DESCRIPTION (provided by applicant): The overall research goal of this fellowship proposal is to evaluate the involvement of adenosine receptors in brain injury resulting from ischemic stroke. Repetitive spreading depolarization (SD) events occur spontaneously after ischemic stroke, and contribute to the expansion of injury. SD is a wave of massive cellular depolarization which disturbs ionic homeostasis and depletes energy in the brain. In healthy tissue, SD is followed by an interval of reduced electrical activity and increased blood flow, whereas in injured tissue with minimal electrical activity, SD is followed by decreased blood flow and neuronal cell death. Mechanisms underlying these phenomena are not well understood. Both neuronal and vascular reactions to SD might be explained by adenosine receptor activation. Adenosine, a low-energy metabolite of ATP, accumulates during periods of metabolic imbalance. By activating G-protein coupled receptors on the surface of cells, adenosine can contribute to neuronal silence (via the A1 receptor) and vasodilation (via the A2A receptor). Adenosine A2A receptors are implicated in post-ischemic brain damage in animal models of stroke, but the mechanism is yet unknown and might be related to SD. In this proposal, experiments are designed to determine the role of adenosine receptor activation in recovery from spreading depolarization events in normal tissue and in a stroke model. Aim 1 will evaluate the activation of adenosine A1 and A2A receptors after SD in otherwise normal brain tissue from mice, using in vitro and in vivo methods to parse out neuronal and vascular effects. Aim 2 will use an in vivo mouse model of ischemic stroke to examine mechanisms by which adenosine receptors may persistently reduce neuronal activity and explain the paradoxical drop in blood flow in vulnerable areas. Major methodologies to be utilized include brain slice electrophysiology, in vivo electrophysiology, intrinsic optical signals, laser speckle contrast imaging, and histological assessment of ischemic lesions. These studies will contribute to the fellow's predoctoral training in neurological disease. The results of the proposed experiments will elucidate mechanisms of recovery and injury in the brain after stroke, and may suggest novel treatments to prevent the delayed expansion of ischemic injury.
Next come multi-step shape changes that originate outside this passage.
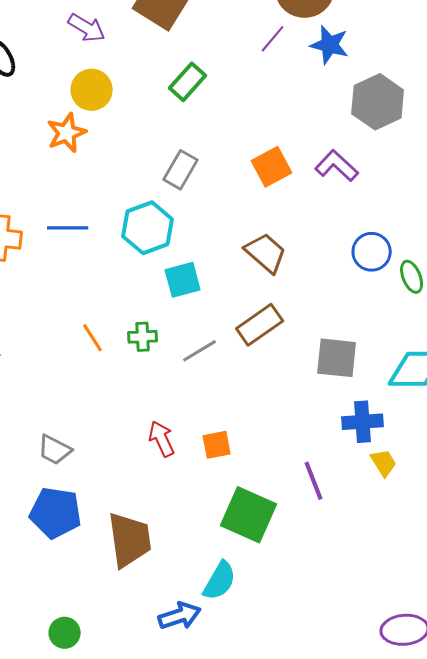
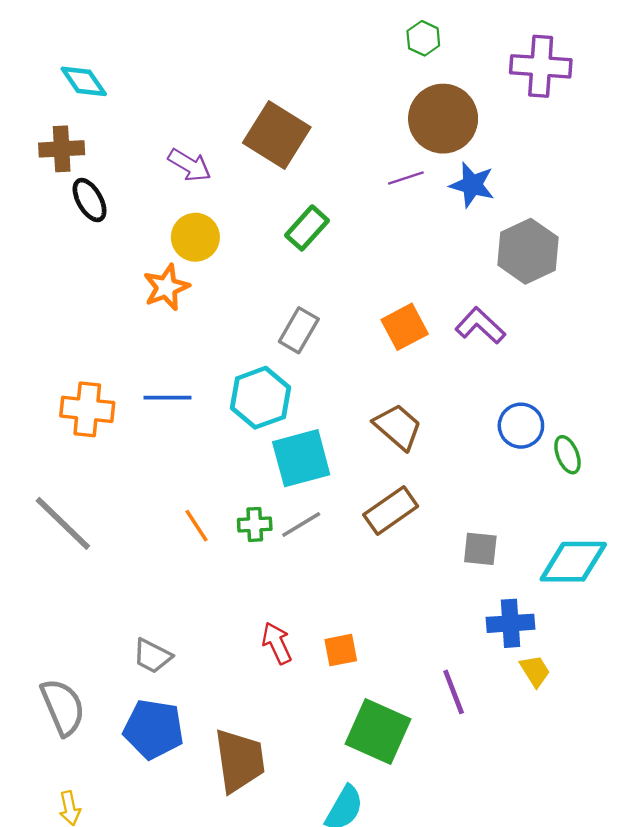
purple line: (273, 39) -> (406, 178), turned 32
cyan square: (183, 280) -> (301, 458), size x1.4
gray line: (200, 351) -> (301, 524), moved
gray square: (337, 358) -> (480, 549), size x0.7

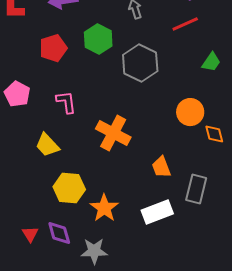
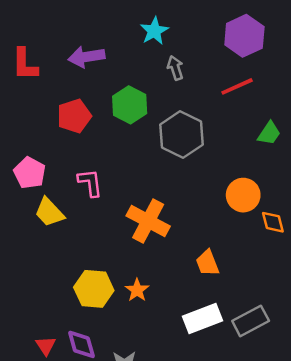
yellow trapezoid: (47, 145) -> (49, 212), moved
gray rectangle: (196, 189) -> (251, 321), moved, turned 48
orange star: (104, 208) -> (137, 290), moved, size x0.7

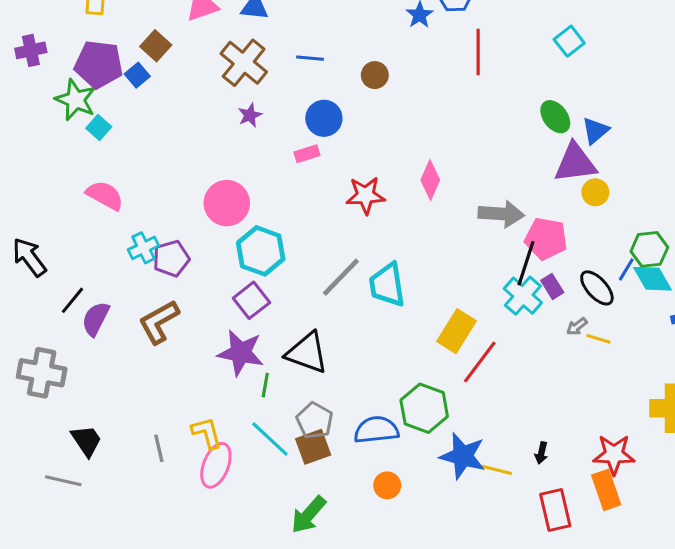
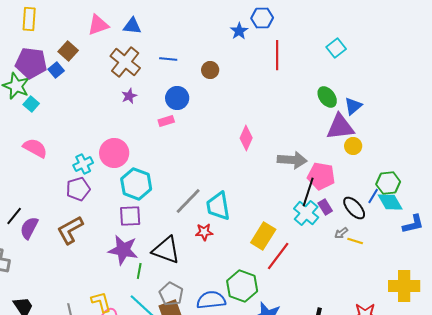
red star: (366, 195) -> (204, 232), moved, size x0.7
cyan cross: (143, 248) -> (83, 164), moved
purple square: (251, 300) -> (130, 216), turned 35

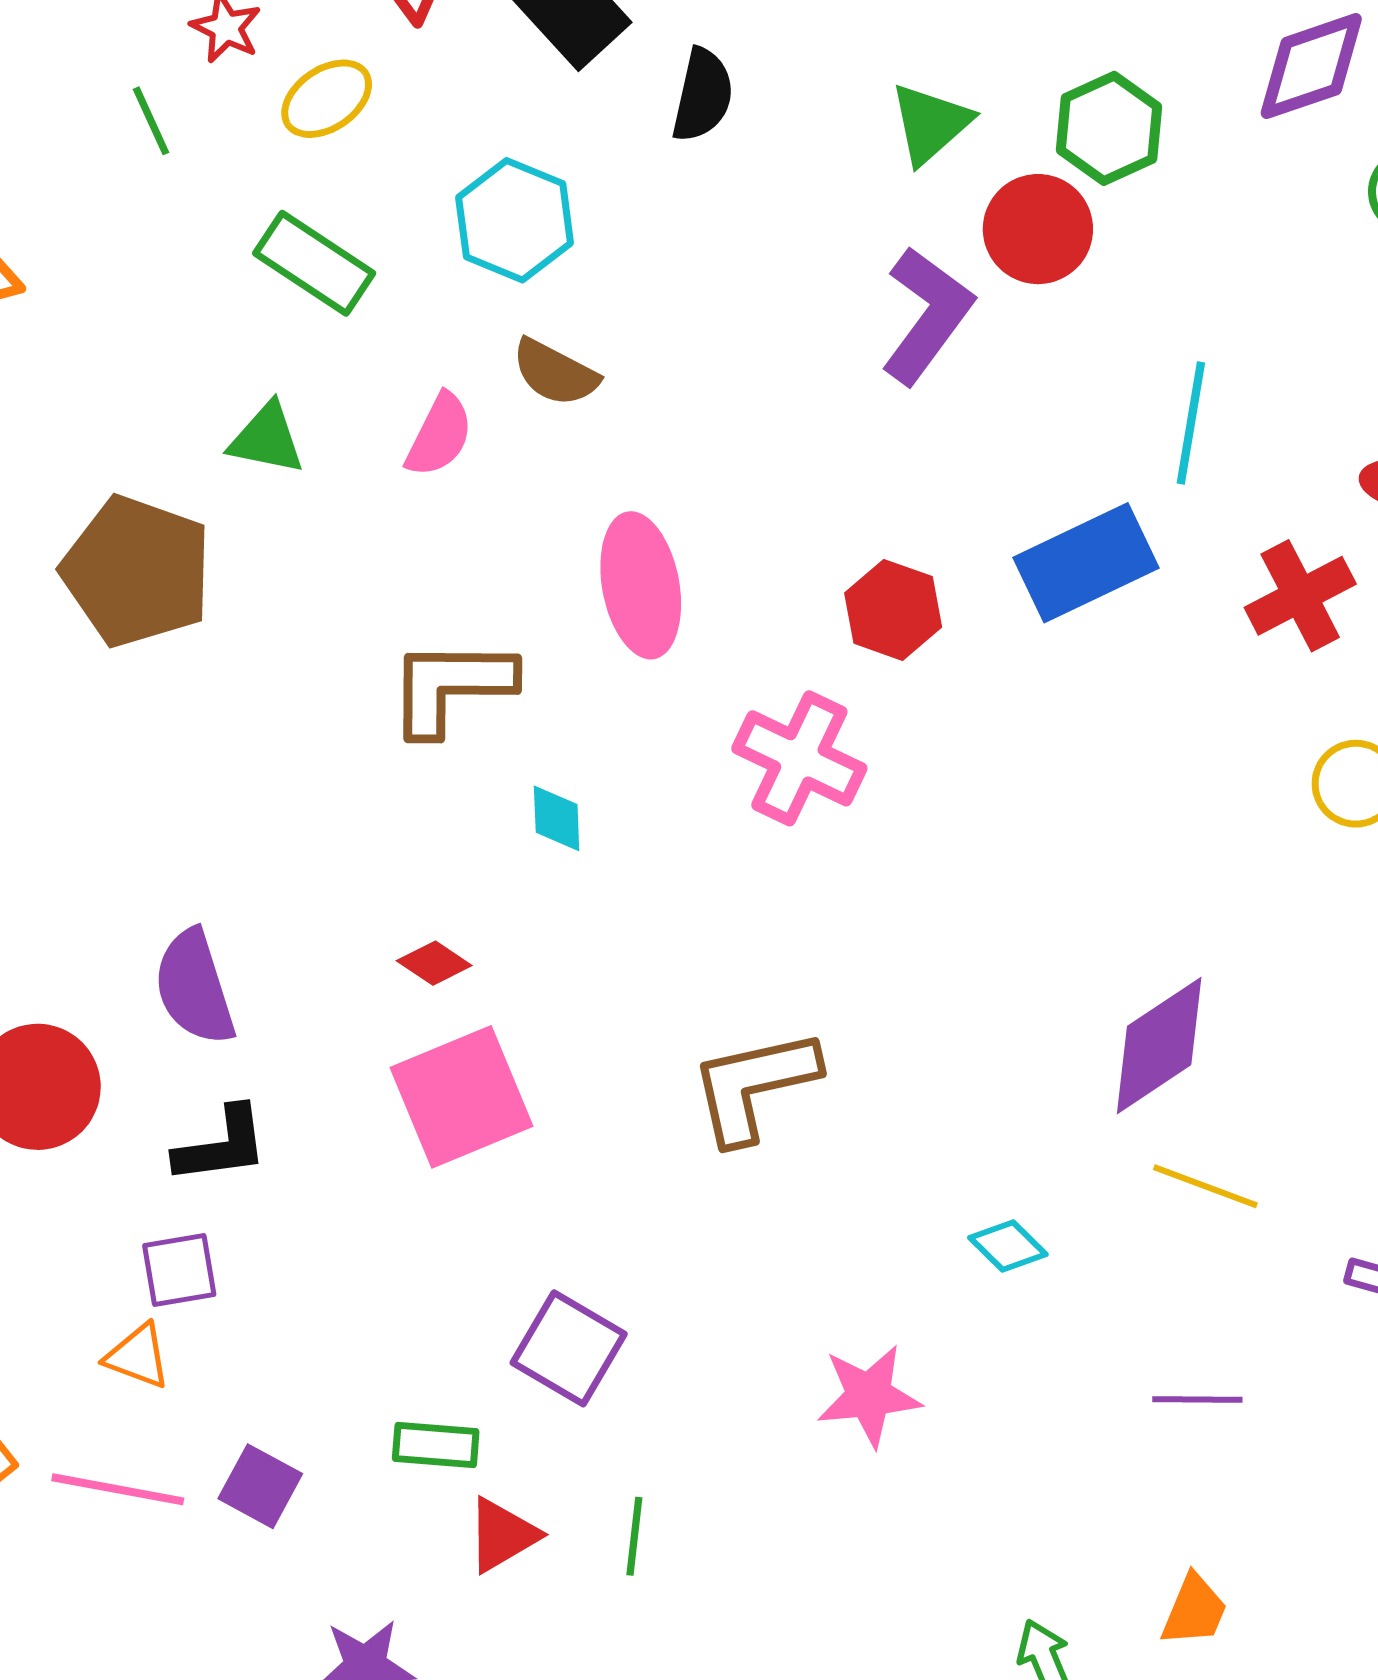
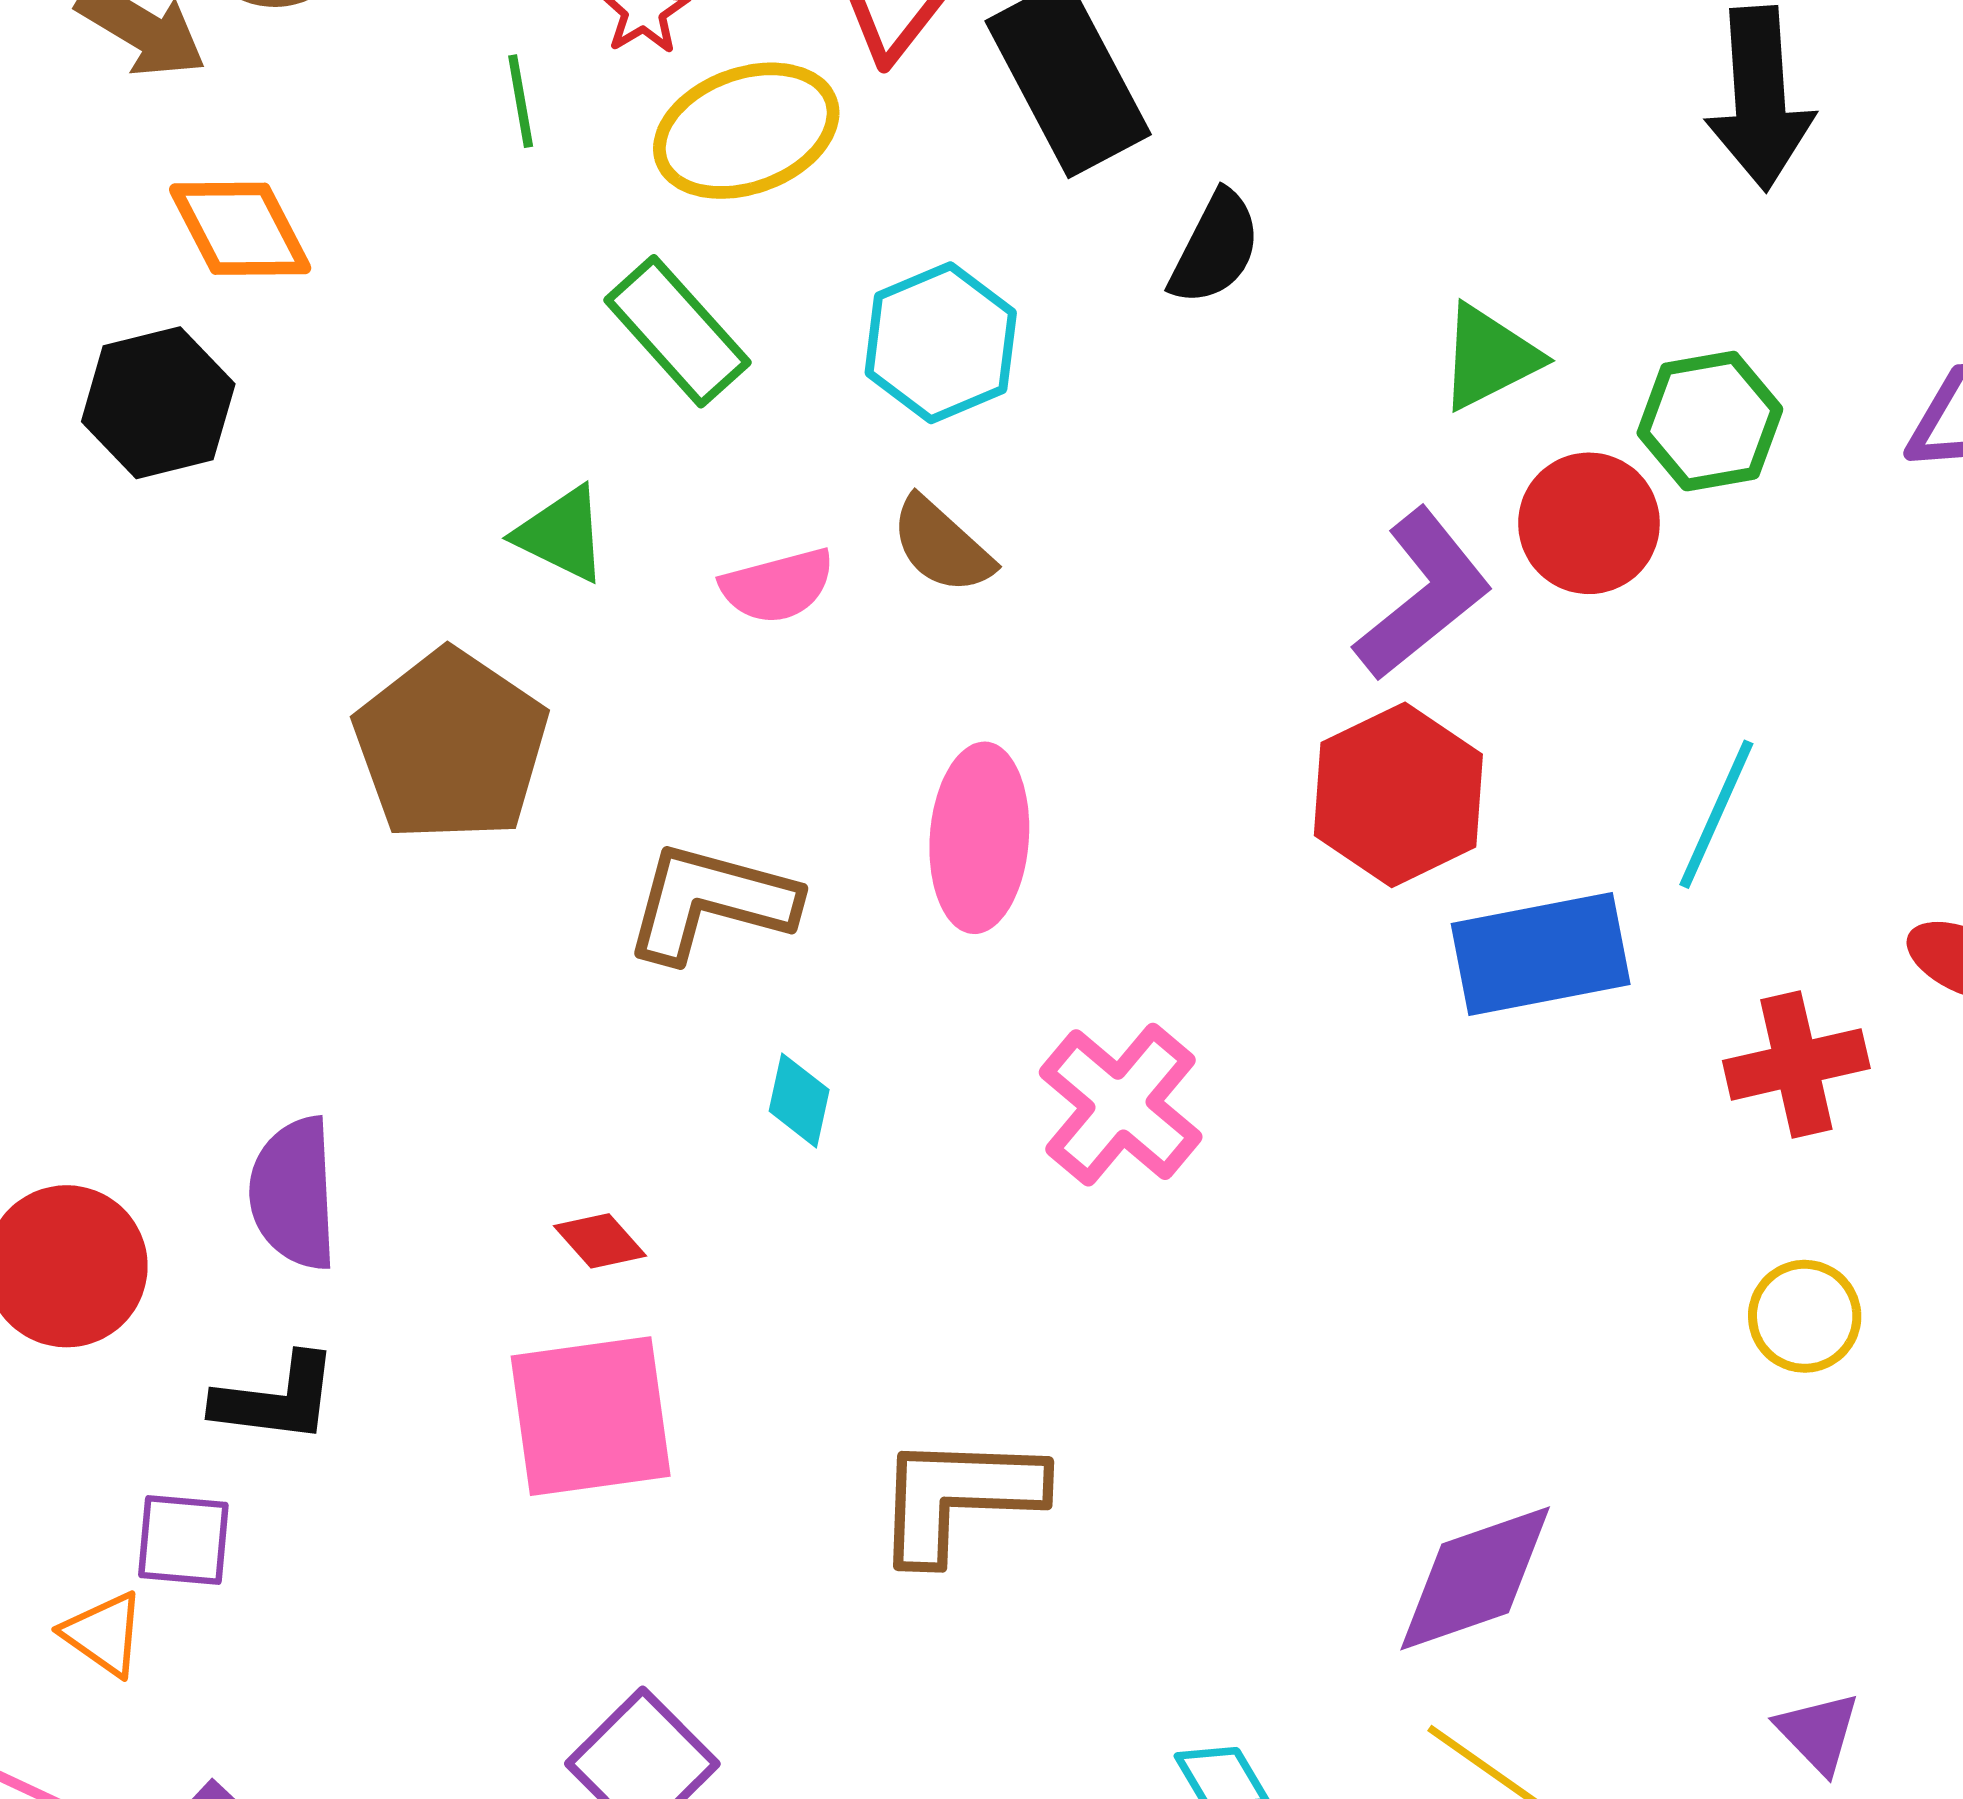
yellow ellipse: (327, 99) -> (746, 131), size x1.5
pink semicircle: (439, 435) -> (778, 586), turned 34
brown pentagon: (137, 571) -> (451, 746), moved
red hexagon: (893, 610) -> (1398, 795), moved, size x1.4

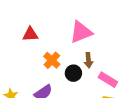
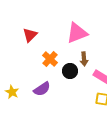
red triangle: (30, 34) -> (30, 35), turned -42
描述（由申请人提供）：本奖学金提案的总体研究目标是评估腺苷受体在缺血性卒中引起的脑损伤中的作用。缺血性卒中后自发发生重复性扩散性去极化（SD）事件，并促进损伤的扩大。SD是一种大规模的细胞去极化波，其扰乱离子稳态并消耗大脑中的能量。在健康组织中，SD之后是电活动减少和血流量增加的间隔，而在具有最小电活动的损伤组织中，SD之后是血流量减少和神经元细胞死亡。这些现象背后的机制还没有得到很好的理解。神经元和血管对SD的反应可能由腺苷受体激活来解释。腺苷是ATP的低能量代谢物，在代谢失衡期间积累。通过激活细胞表面的G蛋白偶联受体，腺苷可以促进神经元沉默（通过A1受体）和血管舒张（通过A2 A受体）。腺苷A2A受体参与了中风动物模型的缺血后脑损伤，但其机制尚不清楚，可能与SD有关。在这个提议中，实验被设计来确定腺苷受体激活在正常组织和中风模型中从扩散去极化事件恢复中的作用。目的1将评估腺苷A1和A2A受体的激活后，SD在其他正常的脑组织从小鼠，使用在体外和体内的方法，解析出神经元和血管的影响。目的2将使用缺血性中风的体内小鼠模型来研究腺苷受体可能持续降低神经元活性的机制，并解释脆弱区域血流量的反常下降。主要方法包括脑切片电生理学、体内电生理学、内在光信号、激光散斑对比成像和缺血性病变的组织学评估。这些研究将有助于该研究员在神经系统疾病方面的博士前培训。拟议的实验结果将阐明中风后大脑恢复和损伤的机制，并可能提出新的治疗方法，以防止缺血性损伤的延迟扩展。